Dünya Ticaret örgütü, üye ülkeler arası ticarette liberalleşmenin sağlanması için çeşitli görevleri yerine getirmektedir. Bunlar; çok taraflı ve çoklu ticaret anlaşmalarını uygulamasını ve denetlemesini sağlama, ticari uyuşmazlıkları çözüme, üye ülkelerinin ulusal ticaret politikalarını izleme ve küresel düzeydeki ekonomik politikalarla ilgili kuruluşlarla işbirliğinin sağlanmasının yanında gelişme içinde yer alan ekonomileri, çok taraflı ticaret sistemi ile bütünleşmelerine yardımcı olmaktadır.

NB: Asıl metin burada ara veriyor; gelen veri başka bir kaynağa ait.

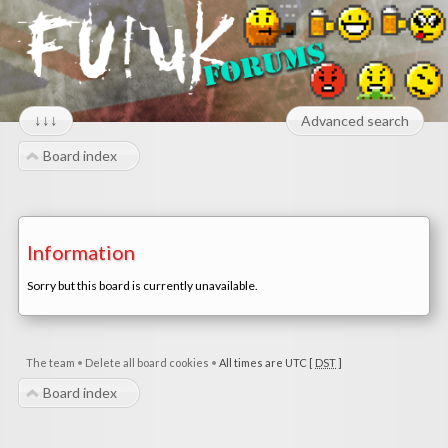
↓↓↓
Advanced search
Board index
Information
Sorry but this board is currently unavailable.
The team
•
Delete all board cookies
•
All times are UTC [
DST
]
Board index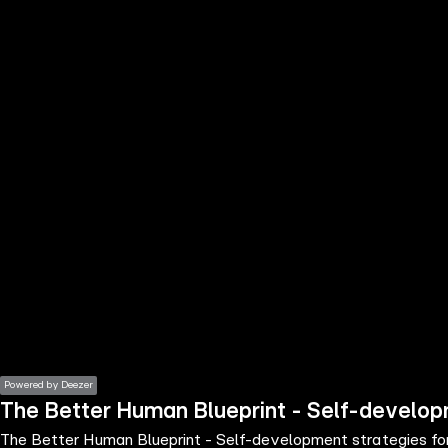
the
h page
 main
nt
the
ibility
ment
Powered by Deezer
The Better Human Blueprint - Self-developm
The Better Human Blueprint - Self-development strategies for 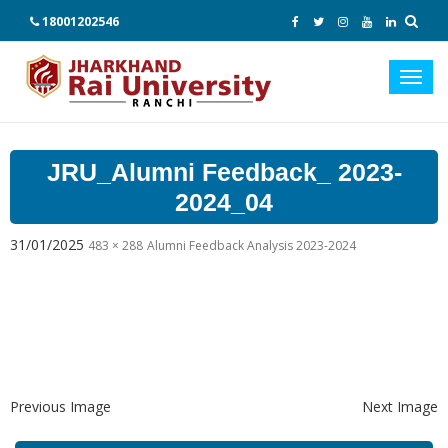
18001202546
Toggl
navig
JRU_Alumni Feedback_ 2023-
2024_04
31/01/2025
483 × 288
Alumni Feedback Analysis 2023-2024
Previous Image
Next Image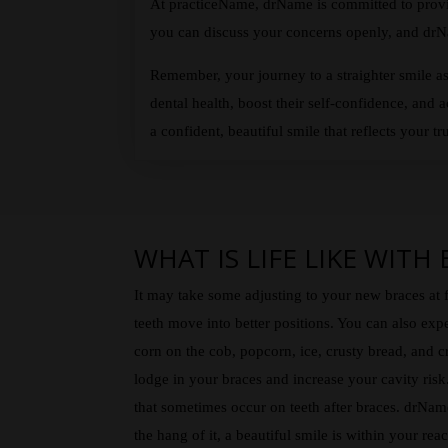
At practiceName, drName is committed to provid
you can discuss your concerns openly, and drNa
Remember, your journey to a straighter smile as
dental health, boost their self-confidence, and 
a confident, beautiful smile that reflects your tru
WHAT IS LIFE LIKE WITH
It may take some adjusting to your new braces at f
teeth move into better positions. You can also exp
corn on the cob, popcorn, ice, crusty bread, and c
lodge in your braces and increase your cavity ris
that sometimes occur on teeth after braces. drName
the hang of it, a beautiful smile is within your rea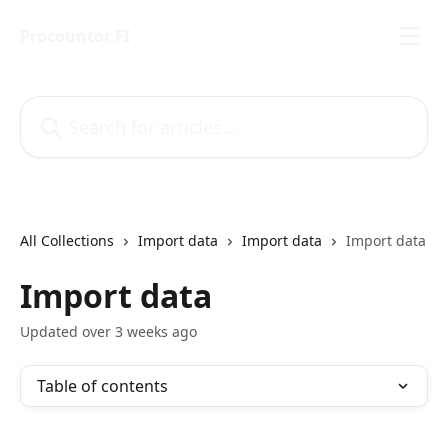
Skip to main content
Procountor FI
Search for articles...
All Collections
Import data
Import data
Import data
Import data
Updated over 3 weeks ago
Table of contents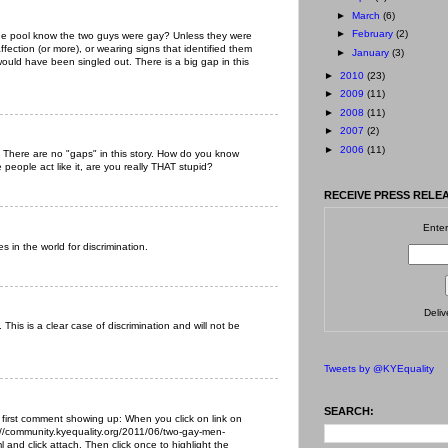
►
March
(6)
►
February
(2)
the pool know the two guys were gay? Unless they were
ffection (or more), or wearing signs that identified them
►
January
(3)
ould have been singled out. There is a big gap in this
►
2010
(23)
►
2009
(11)
►
2008
(11)
►
2007
(2)
►
2006
(11)
. There are no "gaps" in this story. How do you know
ople act like it, are you really THAT stupid?
RECEIVE PRESS RELEA
Enter
s in the world for discrimination.
Deli
This is a clear case of discrimination and will not be
Tweets by @KYEquality
SEARCH:
 first comment showing up: When you click on link on
://community.kyequality.org/2011/06/two-gay-men-
 and click attach. Then click once to highlight the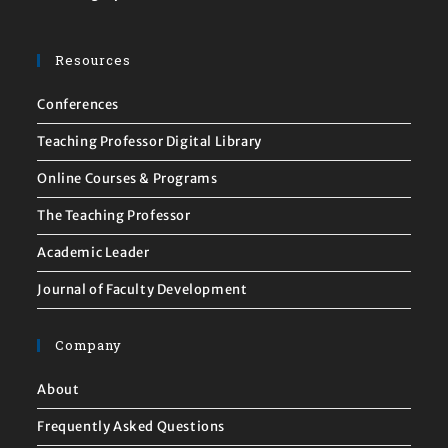
Resources
Conferences
Teaching Professor Digital Library
Online Courses & Programs
The Teaching Professor
Academic Leader
Journal of Faculty Development
Company
About
Frequently Asked Questions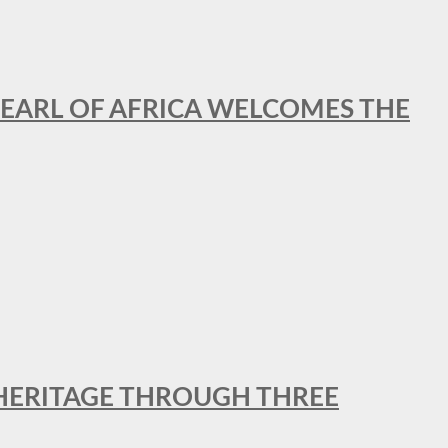
EARL OF AFRICA WELCOMES THE
 HERITAGE THROUGH THREE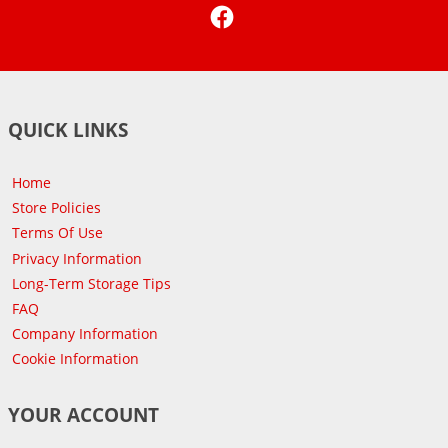
Facebook
QUICK LINKS
Home
Store Policies
Terms Of Use
Privacy Information
Long-Term Storage Tips
FAQ
Company Information
Cookie Information
YOUR ACCOUNT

Dünya Ticaret Örgütü’nün temel ilkeleri ve prensipleri arasında yer alan, Ulusal Muamele Kuralı, üye ülke piyasalarındaki yerli ürünlere uygulanan ticaret rejiminin ithal mala uygulanmasını de önermektedir. Bu politikanın uygulanması, ithal ürünlerin yerli üretimin girdi maliyetinin altında ülkeye girmesine ve ilgili yerli sektörün rekabet gücünün azalmasına sebebiyet verme riskini taşımaktadır. 
Diğer ilke ve prensip olan Tarifeler Yoluyla Koruma Tarife dışı engellerin bazı istisnalar dışında tümüyle yasaklanması ve zamanla tarifelerin de giderek azaltılmasını öngörmektedir. Buda, DTÖ veya Avrupa Birliği gibi uluslararası bir örgütün üyesi olmayan ülkelerin üretim ve sanayilerini ciddi anlamda korumasız bırakımaktadır.

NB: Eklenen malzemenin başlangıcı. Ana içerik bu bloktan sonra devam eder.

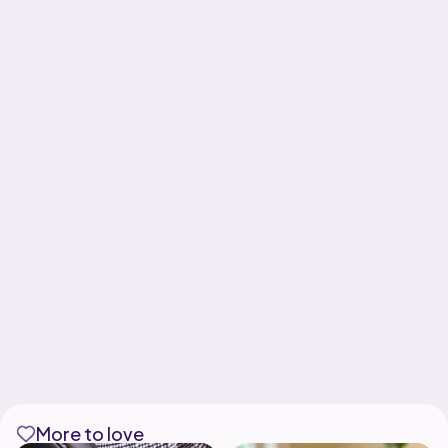
More to love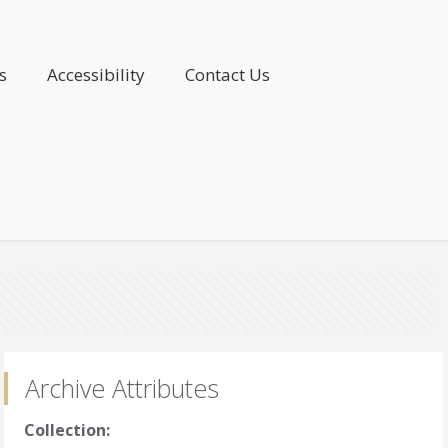
s
Accessibility
Contact Us
Archive Attributes
Collection: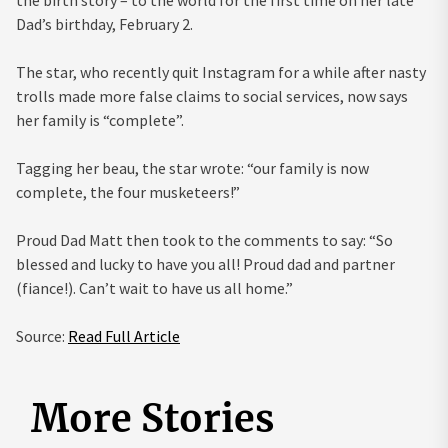
the birth story – to the world for the first time on her late
Dad’s birthday, February 2.
The star, who recently quit Instagram for a while after nasty
trolls made more false claims to social services, now says
her family is “complete”.
Tagging her beau, the star wrote: “our family is now
complete, the four musketeers!”
Proud Dad Matt then took to the comments to say: “So
blessed and lucky to have you all! Proud dad and partner
(fiance!). Can’t wait to have us all home.”
Source:
Read Full Article
More Stories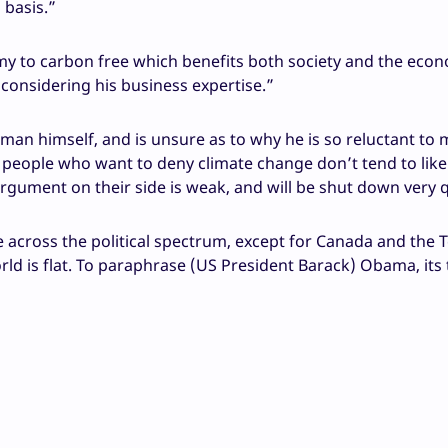
 basis.”
omy to carbon free which benefits both society and the eco
onsidering his business expertise.”
n himself, and is unsure as to why he is so reluctant to m
is people who want to deny climate change don’t tend to lik
argument on their side is weak, and will be shut down very q
 across the political spectrum, except for Canada and the 
rld is flat. To paraphrase (US President Barack) Obama, its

Ülkemizde Gayri Safi Milli Hasıla'nın %5,6’si tarım sektöründen, toplam istihdamın içindeki payı %3,6’sı, ihracatın %25,61’i tarımsal ürünler ve %58,84’ü işlenmiş tarım ürünlerinden karşılanmaktadır.  Toplam ihracat içerisinde tarımın %84,45 pay ile ülkemiz için ne denli önemli olduğunu göstermektedir.
Fakat, ülkemizdeki tarımsal üretimde girdi maliyetlerinin yüksek olması, izolasyondan kaynaklanan ek yükümlülüklerden dolayı korumacılık politikasının uygulanması kaçınılmazdır. Ayrıca, üretimin optimum seviyeye ulaşmaması ve hala daha gelişmesi yönünde alt yapı yatırımlarına ihtiyaç duyulmasından, gelişmiş ülkelere göre daha savunmasız ve korunmaya muhtaç konumundadır.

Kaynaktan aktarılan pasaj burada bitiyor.